** About this task **
Find the line that contains "Mask all regions" in the records below, then repeat exactly that line and each one after it, leaving pictures out.

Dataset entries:
+--

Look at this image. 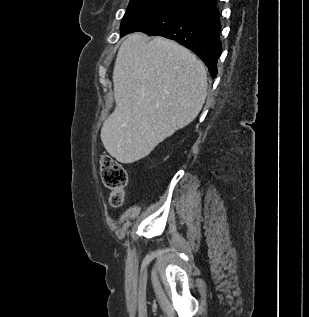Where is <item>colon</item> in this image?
Here are the masks:
<instances>
[{
  "label": "colon",
  "instance_id": "1",
  "mask_svg": "<svg viewBox=\"0 0 309 317\" xmlns=\"http://www.w3.org/2000/svg\"><path fill=\"white\" fill-rule=\"evenodd\" d=\"M100 168L103 183L111 190L110 203L112 206L118 207L124 200L127 172L119 162L109 156L101 157Z\"/></svg>",
  "mask_w": 309,
  "mask_h": 317
}]
</instances>
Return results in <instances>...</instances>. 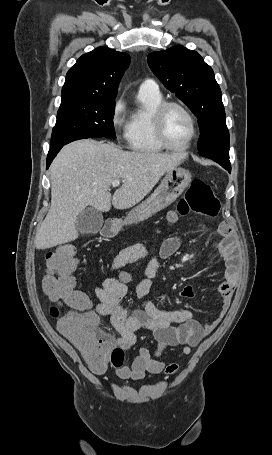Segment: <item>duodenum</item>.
I'll list each match as a JSON object with an SVG mask.
<instances>
[{
  "mask_svg": "<svg viewBox=\"0 0 272 455\" xmlns=\"http://www.w3.org/2000/svg\"><path fill=\"white\" fill-rule=\"evenodd\" d=\"M101 233L103 236L105 237H111L114 235L115 233V225L112 223V222H107L102 230H101Z\"/></svg>",
  "mask_w": 272,
  "mask_h": 455,
  "instance_id": "duodenum-1",
  "label": "duodenum"
}]
</instances>
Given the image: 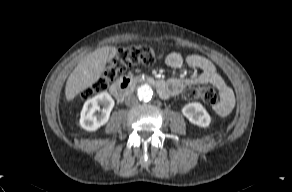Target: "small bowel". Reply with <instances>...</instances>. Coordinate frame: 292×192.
<instances>
[{
	"label": "small bowel",
	"mask_w": 292,
	"mask_h": 192,
	"mask_svg": "<svg viewBox=\"0 0 292 192\" xmlns=\"http://www.w3.org/2000/svg\"><path fill=\"white\" fill-rule=\"evenodd\" d=\"M185 63L198 69L200 73L190 78L169 79L167 82L169 85L168 96L177 95L186 87L210 84L218 89L221 98V101L213 107L214 111L220 116L227 115L234 105V97L231 89L217 72L215 65L209 59L196 54L183 57L180 53L172 52L166 57V64L173 69L181 68Z\"/></svg>",
	"instance_id": "obj_1"
}]
</instances>
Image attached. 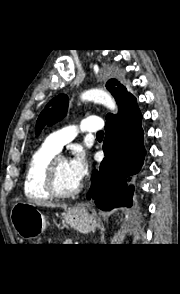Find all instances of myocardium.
<instances>
[{
    "mask_svg": "<svg viewBox=\"0 0 180 294\" xmlns=\"http://www.w3.org/2000/svg\"><path fill=\"white\" fill-rule=\"evenodd\" d=\"M61 161H67L65 157L55 156L48 164L44 173V188L48 194L57 199H67L78 195L82 190V184H80L75 190L70 192H63L59 190L56 182V171L58 164Z\"/></svg>",
    "mask_w": 180,
    "mask_h": 294,
    "instance_id": "obj_1",
    "label": "myocardium"
}]
</instances>
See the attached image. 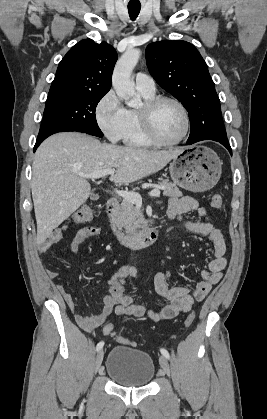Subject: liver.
<instances>
[{"mask_svg": "<svg viewBox=\"0 0 267 419\" xmlns=\"http://www.w3.org/2000/svg\"><path fill=\"white\" fill-rule=\"evenodd\" d=\"M181 148L147 150L101 143L77 132L57 133L37 149L33 161L32 198L37 221V244H42L64 220L81 207L91 186L81 173L112 168L110 180L127 184L164 168Z\"/></svg>", "mask_w": 267, "mask_h": 419, "instance_id": "1", "label": "liver"}]
</instances>
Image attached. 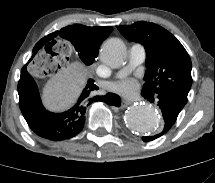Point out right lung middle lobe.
<instances>
[{
	"label": "right lung middle lobe",
	"instance_id": "obj_1",
	"mask_svg": "<svg viewBox=\"0 0 215 183\" xmlns=\"http://www.w3.org/2000/svg\"><path fill=\"white\" fill-rule=\"evenodd\" d=\"M75 29L71 30L69 35L66 37L75 47L76 51L79 53V57L86 64L90 65L95 60V55L89 53L82 41L83 31L79 24H75Z\"/></svg>",
	"mask_w": 215,
	"mask_h": 183
}]
</instances>
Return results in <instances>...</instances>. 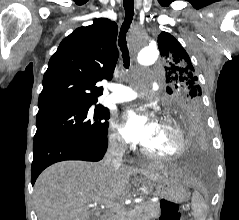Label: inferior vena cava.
<instances>
[{"label": "inferior vena cava", "instance_id": "obj_1", "mask_svg": "<svg viewBox=\"0 0 239 220\" xmlns=\"http://www.w3.org/2000/svg\"><path fill=\"white\" fill-rule=\"evenodd\" d=\"M125 149L126 144L124 141L117 139L111 140L102 165L109 168L120 167Z\"/></svg>", "mask_w": 239, "mask_h": 220}]
</instances>
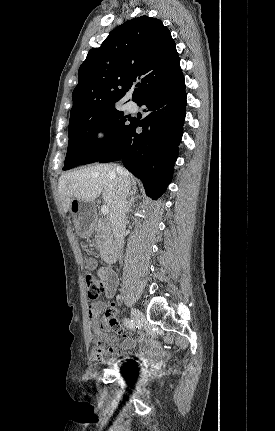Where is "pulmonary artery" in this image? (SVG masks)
Wrapping results in <instances>:
<instances>
[{"label":"pulmonary artery","mask_w":275,"mask_h":431,"mask_svg":"<svg viewBox=\"0 0 275 431\" xmlns=\"http://www.w3.org/2000/svg\"><path fill=\"white\" fill-rule=\"evenodd\" d=\"M127 108H128L129 110H134V109L136 108V105H135L133 102H129V103L127 104Z\"/></svg>","instance_id":"e3ab8cb5"}]
</instances>
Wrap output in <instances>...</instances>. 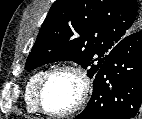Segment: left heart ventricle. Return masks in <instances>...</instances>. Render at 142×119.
Returning a JSON list of instances; mask_svg holds the SVG:
<instances>
[{
  "mask_svg": "<svg viewBox=\"0 0 142 119\" xmlns=\"http://www.w3.org/2000/svg\"><path fill=\"white\" fill-rule=\"evenodd\" d=\"M80 83L70 72L54 75L48 82L44 94V105L48 110L61 112L71 108L77 101Z\"/></svg>",
  "mask_w": 142,
  "mask_h": 119,
  "instance_id": "left-heart-ventricle-1",
  "label": "left heart ventricle"
}]
</instances>
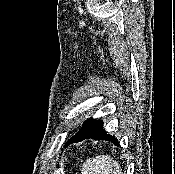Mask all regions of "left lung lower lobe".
Returning <instances> with one entry per match:
<instances>
[{
  "mask_svg": "<svg viewBox=\"0 0 175 174\" xmlns=\"http://www.w3.org/2000/svg\"><path fill=\"white\" fill-rule=\"evenodd\" d=\"M87 138H93L95 140H107L113 142V144L118 145V140L111 135H107L103 129V121L96 119H89L83 123L81 129L76 133L65 146L71 143L79 142Z\"/></svg>",
  "mask_w": 175,
  "mask_h": 174,
  "instance_id": "left-lung-lower-lobe-1",
  "label": "left lung lower lobe"
}]
</instances>
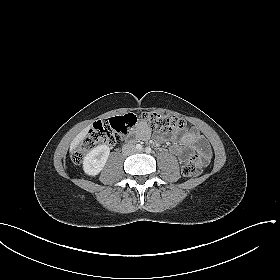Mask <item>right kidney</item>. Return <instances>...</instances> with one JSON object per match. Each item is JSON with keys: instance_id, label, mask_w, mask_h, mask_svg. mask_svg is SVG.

+--

** Result for this task **
Mask all regions of "left lung lower lobe".
Returning <instances> with one entry per match:
<instances>
[{
  "mask_svg": "<svg viewBox=\"0 0 175 174\" xmlns=\"http://www.w3.org/2000/svg\"><path fill=\"white\" fill-rule=\"evenodd\" d=\"M87 138H93L95 140H107L113 142V144L118 145V140L111 135H107L103 129V121L96 119H89L83 123L81 129L76 133L65 146L71 143L79 142Z\"/></svg>",
  "mask_w": 175,
  "mask_h": 174,
  "instance_id": "left-lung-lower-lobe-1",
  "label": "left lung lower lobe"
}]
</instances>
Mask <item>right kidney</item>. Return <instances>...</instances> with one JSON object per match. Each item is JSON with keys: instance_id, label, mask_w, mask_h, mask_svg. mask_svg is SVG.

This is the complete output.